═════ MATERIALS PROVIDED ═════
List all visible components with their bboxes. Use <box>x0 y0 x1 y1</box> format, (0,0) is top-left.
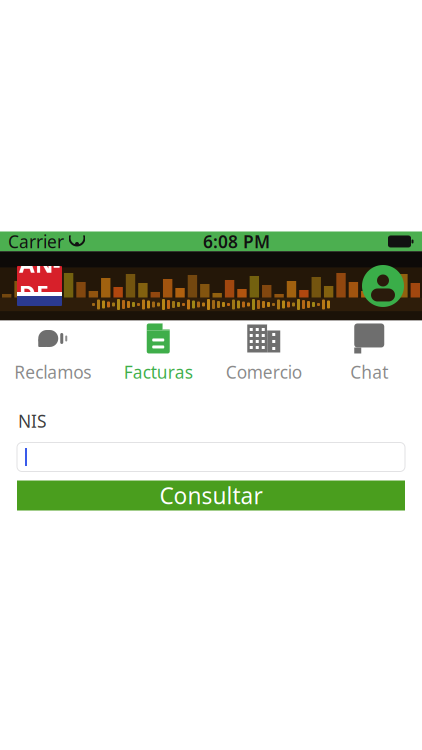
button[interactable]: Reclamos <box>0 314 106 390</box>
button[interactable]: Consultar <box>17 480 405 510</box>
staticText: ANDE <box>19 249 60 309</box>
staticText: Chat <box>350 360 388 384</box>
button[interactable]: Chat <box>316 314 422 390</box>
staticText: 6:08 PM <box>203 230 270 253</box>
button[interactable]: Comercio <box>211 314 316 390</box>
button[interactable]: Facturas <box>106 314 211 390</box>
staticText: Reclamos <box>14 360 91 384</box>
staticText: Comercio <box>226 360 302 384</box>
staticText: Consultar <box>160 480 262 511</box>
button[interactable]: Perfil <box>362 265 404 307</box>
staticText: Facturas <box>124 360 193 384</box>
staticText: Carrier <box>8 230 64 253</box>
staticText: NIS <box>18 410 47 432</box>
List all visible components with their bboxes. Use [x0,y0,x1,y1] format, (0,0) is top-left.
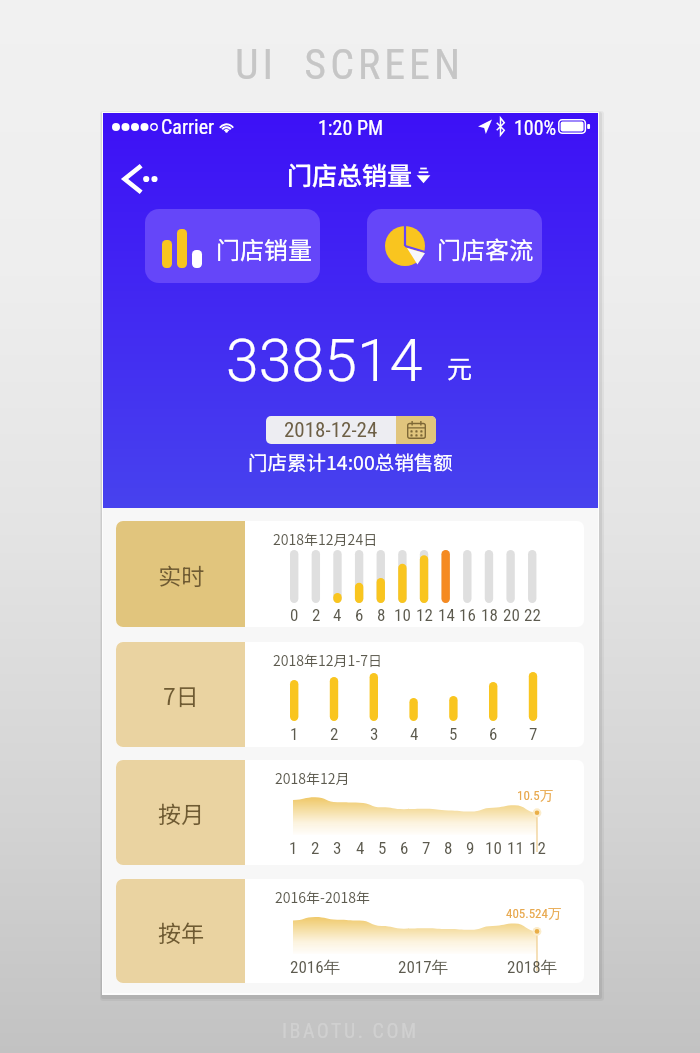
staticText: 100% [514,116,557,139]
staticText: 2018年12月1-7日 [273,650,383,670]
staticText: 8 [444,838,453,858]
staticText: 2016年-2018年 [275,887,371,907]
staticText: 1 [290,724,299,744]
button[interactable]: 按月 [116,760,584,865]
staticText: 2018年12月24日 [273,529,378,549]
button[interactable]: 7日 [116,642,584,747]
button[interactable]: 门店总销量 [287,156,431,192]
staticText: 4 [410,724,419,744]
button[interactable]: 门店客流 [367,209,542,283]
staticText: 20 [503,605,520,625]
staticText: 3 [333,838,342,858]
staticText: 18 [481,605,498,625]
staticText: 元 [447,349,473,385]
staticText: 7 [422,838,431,858]
staticText: 0 [290,605,299,625]
staticText: 10 [394,605,411,625]
staticText: 10.5万 [517,787,553,803]
staticText: 1 [289,838,298,858]
staticText: 实时 [158,558,204,591]
staticText: 7日 [163,678,199,711]
staticText: 2 [312,605,321,625]
staticText: 14 [438,605,455,625]
staticText: 22 [524,605,541,625]
staticText: 9 [466,838,475,858]
button[interactable]: Back [115,155,163,203]
button[interactable]: 2018-12-24 [266,416,436,444]
staticText: 12 [529,838,546,858]
staticText: 6 [355,605,364,625]
staticText: 10 [485,838,502,858]
staticText: 门店客流 [437,231,533,266]
button[interactable]: 实时 [116,521,584,627]
staticText: 6 [400,838,409,858]
staticText: 12 [416,605,433,625]
staticText: 405.524万 [506,905,561,921]
staticText: 2 [330,724,339,744]
staticText: 6 [489,724,498,744]
staticText: 5 [378,838,387,858]
staticText: 2016年 [290,957,341,978]
staticText: 2018年12月 [275,768,350,788]
staticText: 16 [459,605,476,625]
staticText: 4 [356,838,365,858]
staticText: 2017年 [398,957,449,978]
staticText: 2018-12-24 [284,418,378,443]
staticText: 门店销量 [216,231,312,266]
button[interactable]: 按年 [116,879,584,983]
button[interactable]: 门店销量 [145,209,320,283]
staticText: IBAOTU. COM [282,1019,419,1042]
staticText: 7 [529,724,538,744]
staticText: 3 [370,724,379,744]
staticText: 11 [507,838,524,858]
staticText: 2018年 [507,957,558,978]
staticText: 门店总销量 [287,156,413,192]
staticText: 5 [449,724,458,744]
staticText: 338514 [226,326,423,395]
staticText: 按年 [158,915,204,948]
staticText: Carrier [161,115,215,138]
staticText: 门店累计14:00总销售额 [248,447,453,475]
staticText: 按月 [158,796,204,829]
staticText: 1:20 PM [318,116,384,139]
staticText: 2 [311,838,320,858]
staticText: UI SCREEN [235,40,465,89]
staticText: 8 [377,605,386,625]
staticText: 4 [333,605,342,625]
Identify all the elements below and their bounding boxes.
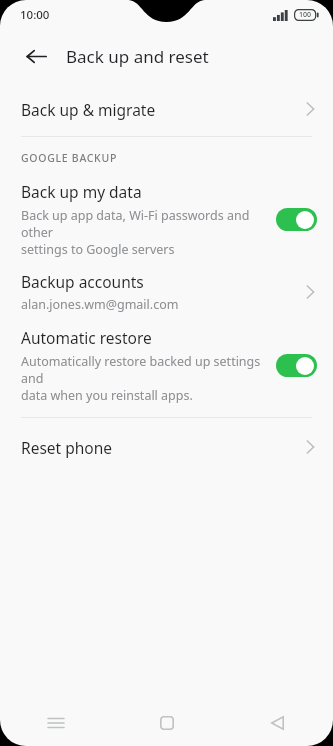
staticText: Back up app data, Wi-Fi passwords and ot… (21, 207, 268, 258)
staticText: alan.jones.wm@gmail.com (21, 296, 179, 313)
button[interactable]: Home (111, 700, 222, 746)
staticText: 10:00 (20, 7, 50, 23)
button[interactable]: Back (16, 36, 56, 76)
staticText: Back up my data (21, 181, 142, 202)
button[interactable]: Back up & migrate (0, 82, 333, 136)
button[interactable]: Back (222, 700, 333, 746)
button[interactable]: Toggle on (276, 354, 317, 377)
button[interactable]: Recent apps (0, 700, 111, 746)
button[interactable]: Automatic restore (0, 325, 333, 405)
staticText: Automatically restore backed up settings… (21, 353, 268, 404)
button[interactable]: Toggle on (276, 208, 317, 231)
staticText: 100 (299, 10, 312, 20)
button[interactable]: Back up my data (0, 179, 333, 259)
button[interactable]: Backup accounts (0, 259, 333, 325)
staticText: Reset phone (21, 437, 112, 458)
staticText: GOOGLE BACKUP (21, 151, 118, 165)
staticText: Automatic restore (21, 327, 152, 348)
staticText: Backup accounts (21, 271, 144, 292)
staticText: Back up & migrate (21, 99, 156, 120)
staticText: Back up and reset (66, 45, 209, 68)
button[interactable]: Reset phone (0, 418, 333, 476)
═════
Show each line of the material where the word "phone" occurs.

staticText: Reset phone (21, 437, 112, 458)
button[interactable]: Reset phone (0, 418, 333, 476)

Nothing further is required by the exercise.